The excel I made a few years ago, puts all the genotypes into a sampling order (this order matches exactly the order of a 96-well sampling box, which can be printed and used in field for correct samling of the plant-tissue). This is the part where you helped me.
Next the excel tests each 96-well plate (per DNA marker) if more then 60% of the genotypes need to be tested with this DNA-test. If so, Excel puts this plate for this specific DNA-test into the list to 'simply' test the whole plate with this marker (there is no need to select the specific plants that need to be tested. For convenience, just test them all).
If a plate drops below the 60% for a given DNA marker, Excel select which ROWS (A / H) contain genotypes that need to be tested. If a row contains a genotype to be tested, Excel puts this row in a separate list to test markers per row.
(the lab can not easily test single genotypes, meaning single well's per plate.

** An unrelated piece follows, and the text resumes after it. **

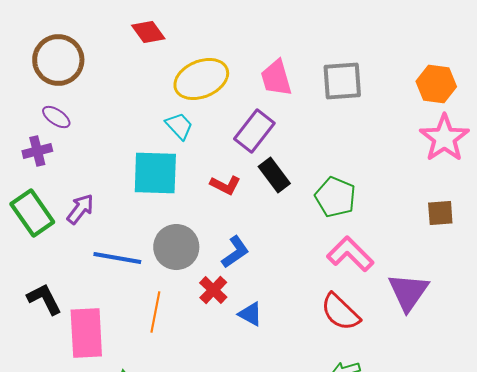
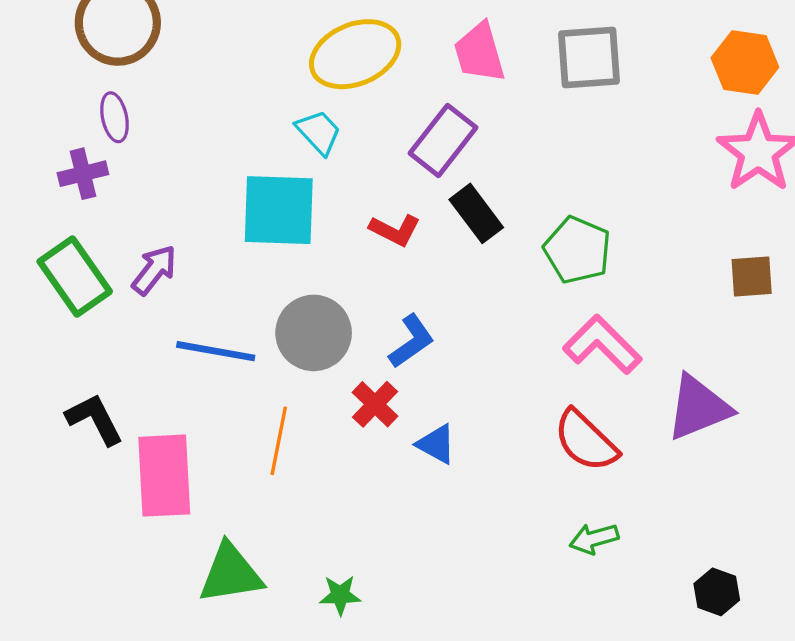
purple ellipse: (56, 117) -> (114, 117), turned 44
purple triangle: (408, 292) -> (699, 408), turned 33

We can only test a full plate or a row of well's. So we always also test genotypes that don't need to be tested. It was calculated that 60% is the best threshold for a good ratio between 'easy full-plate-testing' and cost-efficiency).

in this way, a 'easy-to-follow' planning is produced that also minimizes the risk of mix-up in the lab.

This Excel sheet works fine in principle, but there are some drawbacks. It is too large with too many formula's, making it very slow. It is also user-unfriendly to add more DNA-markers.

Since nobody in our company had Rstudio knowledge and I was thinking of getting trained to get more skills, I took this 'excel-pipeline' as my first 'training-object'.

Your help here was great and I can't say thank you enough.

I have the first part of the pipeline finished. I will start working on the next, which is the DNA-test planning.

The final part is to read the lab-results back into the original matrix.

Thanks a lot and we might speak again!

Best regards,
Maarten

AlexisW · April 3, 2023, 8:22pm

That's how we all started!

Indeed, from your description of the problem, it feels like R could be a good way to make automation more robust. Excel tends to be great for simple tasks, but really hard to follow when things get complicated.

Proper training is always a good idea to start learning, then there are also a lot of resources online, what I used in my answer is largely described in the r4ds book. I'm afraid in any case getting good at R is like everything else, it takes time and practice.

system · April 10, 2023, 8:22pm

This topic was automatically closed 7 days after the last reply. New replies are no longer allowed.

If you have a query related to it or one of the replies, start a new topic and refer back with a link.